In most of my classes, we spend the first 2/3 of the semester covering theory, concepts, and principles. In the last 1/3 of the semester, we move into realworld projects. I'm amazed at how consistently the final projects (new media texts, websites, etc.) seem to forget the first 2/3 of the course and just forge, relatively blindly, ahead into final designs that seem somewhat inspired, but very muddled. This, I know, is a common problem for most teachers. I've tried other variations on the structure—rubrics for the final project that clearly lay out how students need to use design rules in final projects, putting smaller projects earlier rather than a monolithic one at the end, etc. I sometimes spend a full class at the start of the final project overviewing the major conceptual/theoretical work we've covered, reminding students that the final projects are their opportunity to demonstrate that they know how to apply the concepts/theories.

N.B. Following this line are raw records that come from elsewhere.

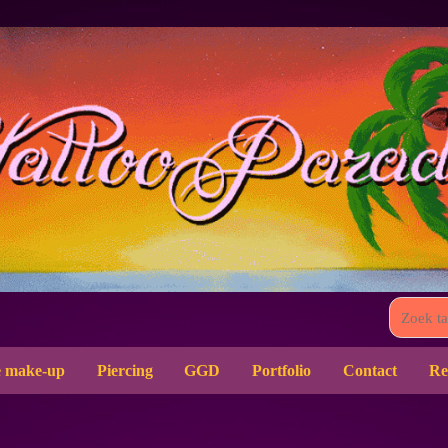
 make-up
Piercing
GGD
Portfolio
Contact
Re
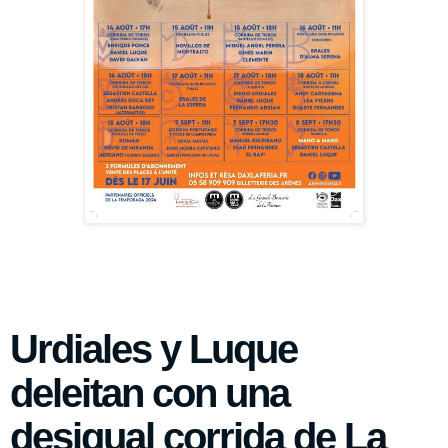
Urdiales y Luque
deleitan con una
desigual corrida de La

Not much luck. (If you're one of my students and you're reading this weblog entry, obviously you're an exception.)

At Design View, Andy Rutledge has some great examples of the interaction of context and design guidelines (he claims they're inviolable rules, but I think on rare occasions any and all of them can be broken to great effect—but that's a rare thing for a new designer to achieve, rare enough to be an accident).

Among the more counterintuitive characteristics of art and design is the fact that these endeavors are governed by rules. The rules of artistry (and therefore design) are inviolate and unchanging. If you don’t obey the rules, your results will be boring, uninspiring, uncommunicative, and less than compelling. In short: poor art or poor design.